Required work:
The answer must consist of every line in the records that contains the word "Agesul".

Transcribed page contents:
+---+

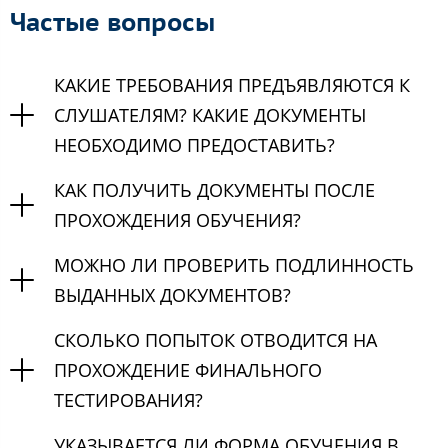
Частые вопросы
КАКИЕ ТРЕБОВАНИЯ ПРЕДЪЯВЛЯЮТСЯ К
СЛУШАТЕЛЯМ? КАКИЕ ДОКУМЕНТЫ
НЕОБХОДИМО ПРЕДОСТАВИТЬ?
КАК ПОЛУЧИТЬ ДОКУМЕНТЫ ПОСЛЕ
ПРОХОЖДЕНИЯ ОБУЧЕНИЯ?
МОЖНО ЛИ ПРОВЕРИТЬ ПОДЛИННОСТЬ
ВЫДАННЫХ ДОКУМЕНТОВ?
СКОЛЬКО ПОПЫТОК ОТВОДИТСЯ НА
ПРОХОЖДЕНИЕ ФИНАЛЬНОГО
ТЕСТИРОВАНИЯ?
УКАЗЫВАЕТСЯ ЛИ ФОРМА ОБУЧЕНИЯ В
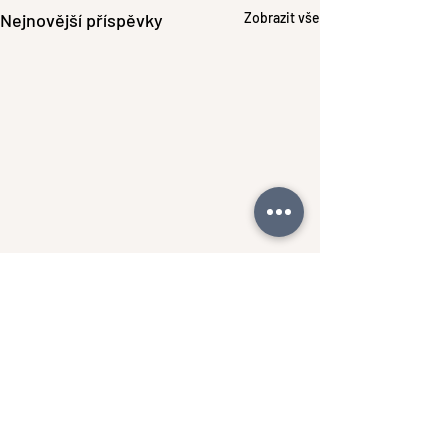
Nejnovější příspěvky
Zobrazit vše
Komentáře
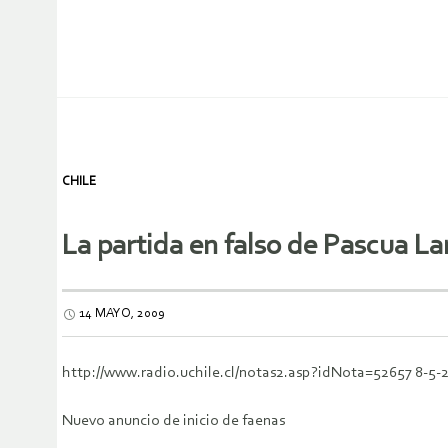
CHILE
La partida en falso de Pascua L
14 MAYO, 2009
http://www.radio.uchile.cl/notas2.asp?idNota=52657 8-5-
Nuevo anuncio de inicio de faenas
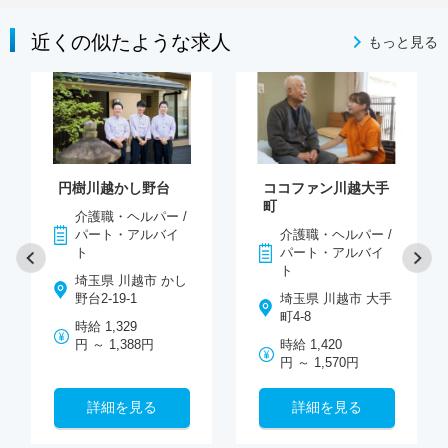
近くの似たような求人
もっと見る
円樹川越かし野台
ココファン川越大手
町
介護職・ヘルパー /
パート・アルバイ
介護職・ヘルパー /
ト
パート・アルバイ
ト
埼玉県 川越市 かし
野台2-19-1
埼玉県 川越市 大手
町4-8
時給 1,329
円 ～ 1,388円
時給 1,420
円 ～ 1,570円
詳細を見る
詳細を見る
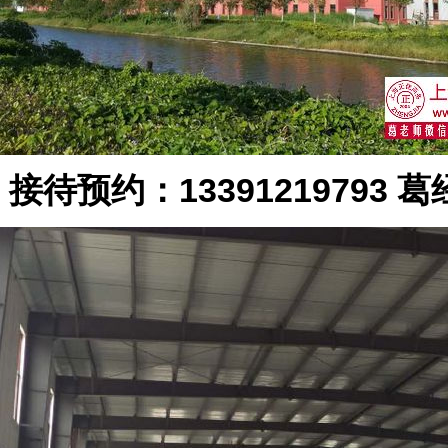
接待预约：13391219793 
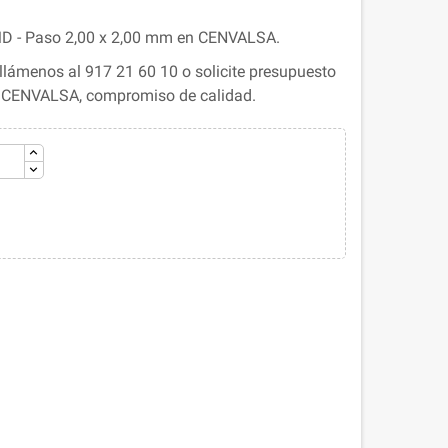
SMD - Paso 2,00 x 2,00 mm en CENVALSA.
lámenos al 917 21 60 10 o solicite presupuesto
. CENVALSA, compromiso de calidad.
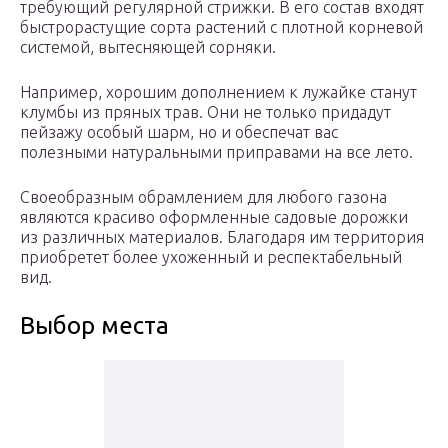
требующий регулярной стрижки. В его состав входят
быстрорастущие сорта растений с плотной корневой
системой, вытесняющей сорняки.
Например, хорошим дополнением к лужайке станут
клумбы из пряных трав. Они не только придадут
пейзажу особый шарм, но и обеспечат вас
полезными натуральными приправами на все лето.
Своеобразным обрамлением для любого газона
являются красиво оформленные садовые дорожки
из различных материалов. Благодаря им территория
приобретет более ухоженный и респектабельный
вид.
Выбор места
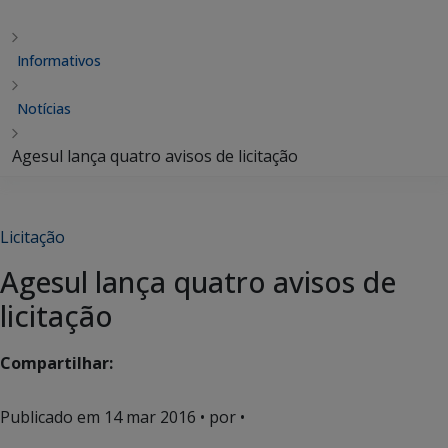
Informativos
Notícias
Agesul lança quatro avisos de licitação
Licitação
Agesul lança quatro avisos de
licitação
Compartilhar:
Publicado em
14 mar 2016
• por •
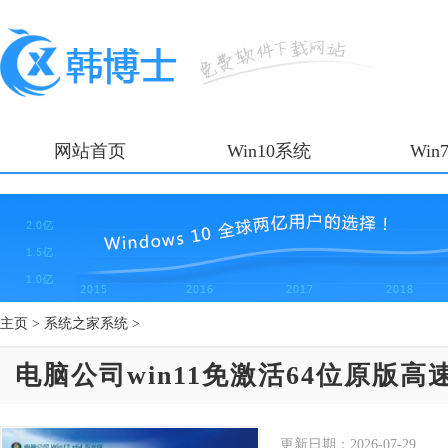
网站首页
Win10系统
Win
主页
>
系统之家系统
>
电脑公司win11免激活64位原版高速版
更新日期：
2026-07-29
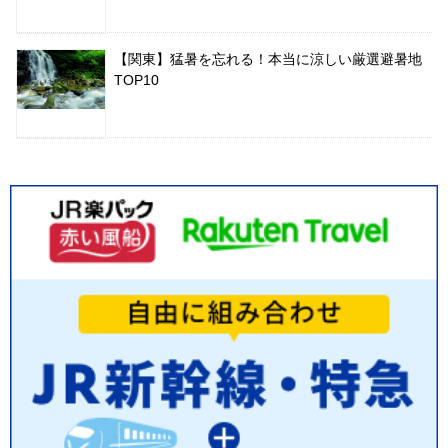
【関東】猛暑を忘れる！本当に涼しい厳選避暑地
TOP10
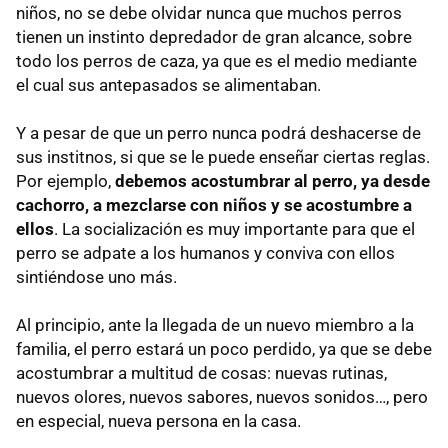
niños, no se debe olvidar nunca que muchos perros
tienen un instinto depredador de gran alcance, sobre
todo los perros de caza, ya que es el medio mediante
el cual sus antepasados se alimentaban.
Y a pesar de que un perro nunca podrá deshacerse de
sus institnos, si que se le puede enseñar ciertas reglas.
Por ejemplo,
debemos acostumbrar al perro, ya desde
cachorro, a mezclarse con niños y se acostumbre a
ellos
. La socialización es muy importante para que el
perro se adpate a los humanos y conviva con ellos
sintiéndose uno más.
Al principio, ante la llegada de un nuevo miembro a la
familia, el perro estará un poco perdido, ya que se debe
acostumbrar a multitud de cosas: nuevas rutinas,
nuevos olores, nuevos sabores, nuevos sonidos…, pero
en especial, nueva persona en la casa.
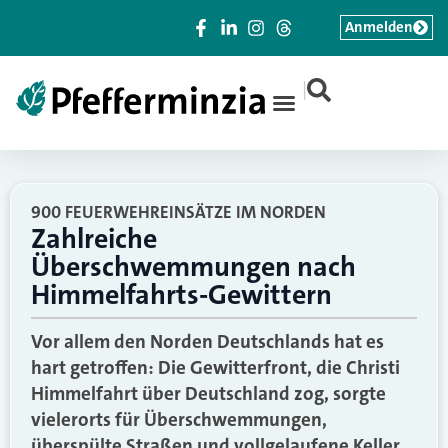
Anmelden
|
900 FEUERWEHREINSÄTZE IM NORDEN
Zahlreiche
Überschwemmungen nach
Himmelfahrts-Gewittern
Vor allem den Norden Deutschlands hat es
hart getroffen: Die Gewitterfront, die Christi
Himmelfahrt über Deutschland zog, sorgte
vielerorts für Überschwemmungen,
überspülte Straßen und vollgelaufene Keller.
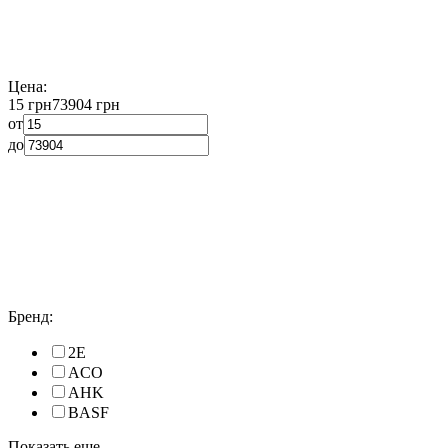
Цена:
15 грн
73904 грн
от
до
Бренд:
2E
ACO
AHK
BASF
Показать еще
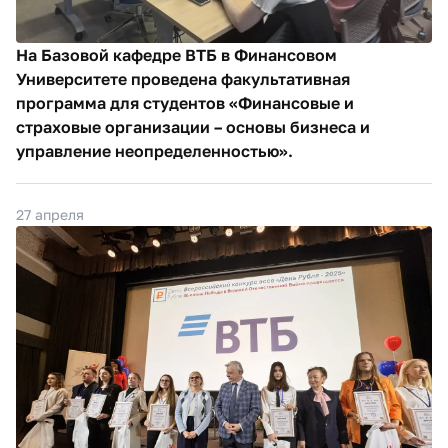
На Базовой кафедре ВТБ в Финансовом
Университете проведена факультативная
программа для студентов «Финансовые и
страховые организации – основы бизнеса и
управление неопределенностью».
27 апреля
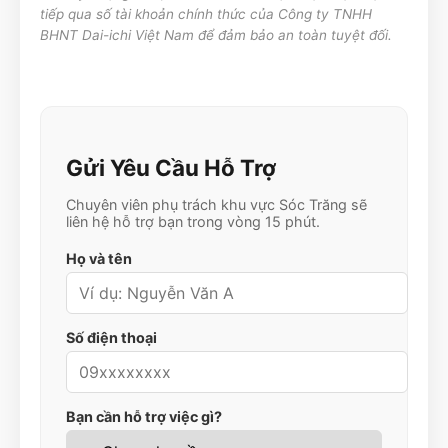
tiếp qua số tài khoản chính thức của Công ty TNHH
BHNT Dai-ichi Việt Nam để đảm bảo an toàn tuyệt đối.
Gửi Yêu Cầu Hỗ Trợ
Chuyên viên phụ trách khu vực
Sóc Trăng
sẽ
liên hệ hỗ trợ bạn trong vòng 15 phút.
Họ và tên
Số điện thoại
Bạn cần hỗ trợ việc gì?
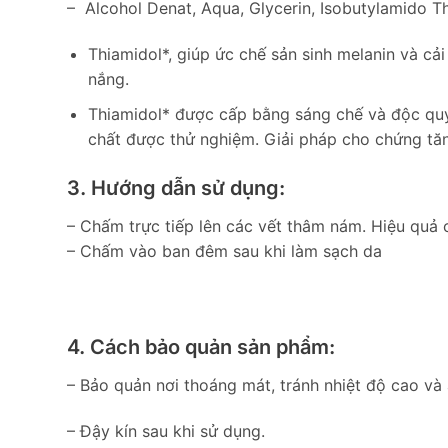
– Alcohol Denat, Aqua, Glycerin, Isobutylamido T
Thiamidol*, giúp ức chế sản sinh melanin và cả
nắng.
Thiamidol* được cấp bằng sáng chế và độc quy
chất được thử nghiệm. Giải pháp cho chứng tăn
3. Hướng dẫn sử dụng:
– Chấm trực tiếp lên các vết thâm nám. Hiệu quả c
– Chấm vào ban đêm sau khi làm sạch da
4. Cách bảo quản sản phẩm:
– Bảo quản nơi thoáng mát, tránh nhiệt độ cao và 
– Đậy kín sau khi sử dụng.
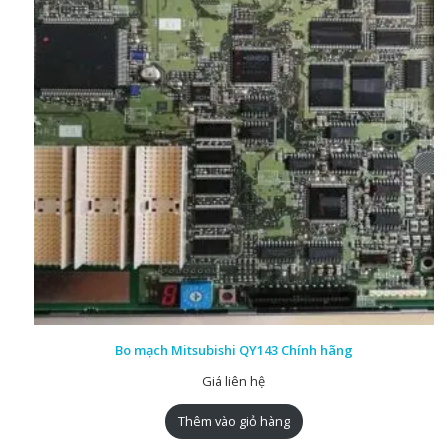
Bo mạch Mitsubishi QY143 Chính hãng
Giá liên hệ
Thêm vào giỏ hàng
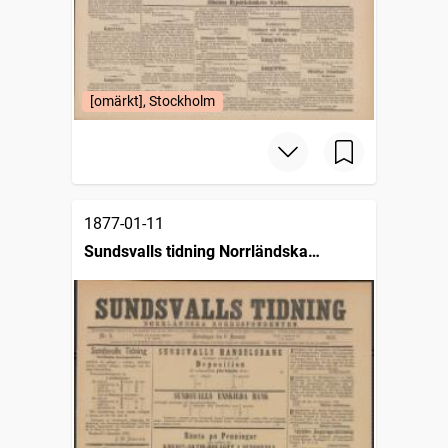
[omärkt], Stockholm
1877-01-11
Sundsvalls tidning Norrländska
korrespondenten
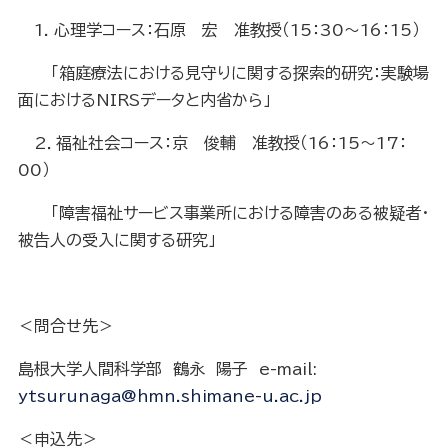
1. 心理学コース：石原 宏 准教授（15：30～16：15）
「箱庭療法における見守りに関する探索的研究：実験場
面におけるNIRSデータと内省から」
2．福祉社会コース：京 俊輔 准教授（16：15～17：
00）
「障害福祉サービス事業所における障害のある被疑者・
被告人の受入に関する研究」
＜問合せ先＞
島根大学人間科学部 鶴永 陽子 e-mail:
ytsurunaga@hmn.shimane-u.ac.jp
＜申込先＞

+---+

Finished exercise:
Agesul lança quatro avisos de licitação
Agesul lança quatro avisos de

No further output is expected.